The remaining chapters deal with an investigation into her own family’s secrets, in which she uncovers the fact that her maternal grandmother was a Greek Christian who converted to Islam in order to marry. Later Üstün discusses the headscarf issue and in particular the dilemma she faces when one of her students turns up to class wearing the “controversial” headgear. A powerful advocate of a woman’s right to education, she nonetheless feels obliged to report the girl to the university authorities and consequently never sees her student again. Perhaps the most poignant chapters deal with honor killings and the lives of prostitutes. In “Sacred Women” she tries hard to reconcile the positive perceptions of women in prehistoric and ancient times with the way some contemporary women are viewed as objects and are reduced to selling sex for money. She is not permitted access to any of the state-controlled brothels in Ankara but is able to meet and talk to some prostitutes in the municipal hospital which they visit for regular check-ups. In all cases, their stories of entering their occupation are of escaping forced marriages and poverty. They view their work as a useful profession, but one in which they live in a permanent state of fear and shame.

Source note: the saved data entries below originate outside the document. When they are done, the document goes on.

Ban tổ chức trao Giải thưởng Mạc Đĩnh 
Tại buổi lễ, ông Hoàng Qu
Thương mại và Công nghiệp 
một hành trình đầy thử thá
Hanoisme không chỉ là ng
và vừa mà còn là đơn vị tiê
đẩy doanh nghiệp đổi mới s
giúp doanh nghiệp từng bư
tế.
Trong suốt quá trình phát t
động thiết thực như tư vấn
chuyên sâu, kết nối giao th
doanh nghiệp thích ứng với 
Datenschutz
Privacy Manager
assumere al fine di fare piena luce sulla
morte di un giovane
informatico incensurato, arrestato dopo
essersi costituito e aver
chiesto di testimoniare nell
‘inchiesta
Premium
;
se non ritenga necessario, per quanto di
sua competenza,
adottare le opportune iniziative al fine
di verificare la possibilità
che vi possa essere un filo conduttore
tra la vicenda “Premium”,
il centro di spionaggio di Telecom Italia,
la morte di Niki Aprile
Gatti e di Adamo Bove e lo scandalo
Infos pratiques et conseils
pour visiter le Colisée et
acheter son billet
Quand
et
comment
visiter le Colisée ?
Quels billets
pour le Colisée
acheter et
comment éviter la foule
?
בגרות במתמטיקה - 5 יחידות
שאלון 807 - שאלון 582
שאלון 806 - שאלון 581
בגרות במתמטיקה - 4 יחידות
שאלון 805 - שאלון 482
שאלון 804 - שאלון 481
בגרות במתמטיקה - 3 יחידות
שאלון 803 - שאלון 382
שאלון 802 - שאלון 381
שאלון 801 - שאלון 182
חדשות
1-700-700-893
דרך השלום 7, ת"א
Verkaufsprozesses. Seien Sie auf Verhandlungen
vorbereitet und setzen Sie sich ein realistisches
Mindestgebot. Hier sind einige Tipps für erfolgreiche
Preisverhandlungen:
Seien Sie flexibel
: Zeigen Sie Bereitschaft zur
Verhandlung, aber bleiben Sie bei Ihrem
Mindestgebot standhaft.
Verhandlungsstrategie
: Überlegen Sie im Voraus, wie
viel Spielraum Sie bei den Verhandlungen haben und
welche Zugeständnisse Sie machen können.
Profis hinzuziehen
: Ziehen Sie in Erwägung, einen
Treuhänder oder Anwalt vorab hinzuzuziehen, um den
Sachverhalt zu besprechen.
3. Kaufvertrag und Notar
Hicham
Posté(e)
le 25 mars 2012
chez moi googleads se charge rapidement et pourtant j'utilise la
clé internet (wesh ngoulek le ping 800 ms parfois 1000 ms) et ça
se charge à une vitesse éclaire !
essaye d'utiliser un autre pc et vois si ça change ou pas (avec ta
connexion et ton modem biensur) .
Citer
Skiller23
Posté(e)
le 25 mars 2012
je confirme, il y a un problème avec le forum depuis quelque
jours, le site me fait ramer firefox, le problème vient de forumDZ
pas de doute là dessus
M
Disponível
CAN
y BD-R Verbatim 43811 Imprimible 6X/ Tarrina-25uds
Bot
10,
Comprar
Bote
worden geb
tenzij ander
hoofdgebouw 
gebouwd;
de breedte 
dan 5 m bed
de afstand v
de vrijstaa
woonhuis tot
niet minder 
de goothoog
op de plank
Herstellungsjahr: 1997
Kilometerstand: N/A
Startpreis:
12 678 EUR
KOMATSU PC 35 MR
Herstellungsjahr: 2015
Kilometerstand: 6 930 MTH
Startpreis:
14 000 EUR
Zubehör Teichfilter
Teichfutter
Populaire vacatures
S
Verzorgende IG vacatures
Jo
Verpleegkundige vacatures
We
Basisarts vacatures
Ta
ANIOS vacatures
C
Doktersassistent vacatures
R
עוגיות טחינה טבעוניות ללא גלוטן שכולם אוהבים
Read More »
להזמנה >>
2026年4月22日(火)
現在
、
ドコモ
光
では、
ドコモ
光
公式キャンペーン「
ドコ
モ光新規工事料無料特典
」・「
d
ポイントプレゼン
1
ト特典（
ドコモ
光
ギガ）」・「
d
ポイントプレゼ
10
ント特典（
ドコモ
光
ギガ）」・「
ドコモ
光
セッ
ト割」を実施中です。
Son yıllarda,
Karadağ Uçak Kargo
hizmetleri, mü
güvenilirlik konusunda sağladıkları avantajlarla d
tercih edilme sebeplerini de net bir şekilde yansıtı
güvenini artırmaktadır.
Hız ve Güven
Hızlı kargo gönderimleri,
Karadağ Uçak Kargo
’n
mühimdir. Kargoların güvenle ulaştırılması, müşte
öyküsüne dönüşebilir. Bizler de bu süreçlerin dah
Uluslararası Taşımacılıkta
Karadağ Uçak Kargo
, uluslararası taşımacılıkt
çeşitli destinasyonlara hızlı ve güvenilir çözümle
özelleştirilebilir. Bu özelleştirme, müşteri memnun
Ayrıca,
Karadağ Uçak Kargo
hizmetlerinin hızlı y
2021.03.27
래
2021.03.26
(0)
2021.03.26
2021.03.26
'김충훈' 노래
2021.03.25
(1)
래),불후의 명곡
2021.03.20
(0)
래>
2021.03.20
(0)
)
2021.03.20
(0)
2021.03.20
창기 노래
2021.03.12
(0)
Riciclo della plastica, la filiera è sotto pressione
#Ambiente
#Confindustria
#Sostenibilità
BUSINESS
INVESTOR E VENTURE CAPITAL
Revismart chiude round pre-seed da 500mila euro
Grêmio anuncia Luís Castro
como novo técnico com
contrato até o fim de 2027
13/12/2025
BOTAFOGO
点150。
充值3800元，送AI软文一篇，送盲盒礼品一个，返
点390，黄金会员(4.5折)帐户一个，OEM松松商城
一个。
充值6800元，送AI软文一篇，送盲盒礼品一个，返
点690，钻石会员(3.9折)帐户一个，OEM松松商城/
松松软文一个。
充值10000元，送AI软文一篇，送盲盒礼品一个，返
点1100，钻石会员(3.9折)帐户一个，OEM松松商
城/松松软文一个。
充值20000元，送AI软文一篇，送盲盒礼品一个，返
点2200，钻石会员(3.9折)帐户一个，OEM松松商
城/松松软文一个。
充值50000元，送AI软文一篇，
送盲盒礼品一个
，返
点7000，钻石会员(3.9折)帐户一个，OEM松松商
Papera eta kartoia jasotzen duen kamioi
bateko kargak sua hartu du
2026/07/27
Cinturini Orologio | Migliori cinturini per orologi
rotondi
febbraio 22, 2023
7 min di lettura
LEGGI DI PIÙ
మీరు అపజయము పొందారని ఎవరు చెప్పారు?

In “Deadly Honour” she explores the forces that lie behind the so called “honor killings” of women who have brought shame on the family through their behavior. For men, their sense of honor depends to a large extent on “the sexual behavior of his women: his daughters’ and sisters’ virginity before marriage and their (and his wife’s) absolute fidelity after marriage. Even a rumored or suspected breach of sexual purity is cause for tremendous shame. To erase the shame, the woman is killed.” Üstün suggests that Anatolia’s modernization, urbanization and access to Western images on TV and in the press have led to an increase in the tensions between women and men, with the men falling back on the one area of their lives they are still able to control – their women.
Üstün bases her narrative on personal experience, conversations with men and women from all walks of life, and comprehensive background reading. While trying not to be too judgmental, she attempts to raise and answer the questions that will help expat woman living here understand a little more about the role of women in Turkish society.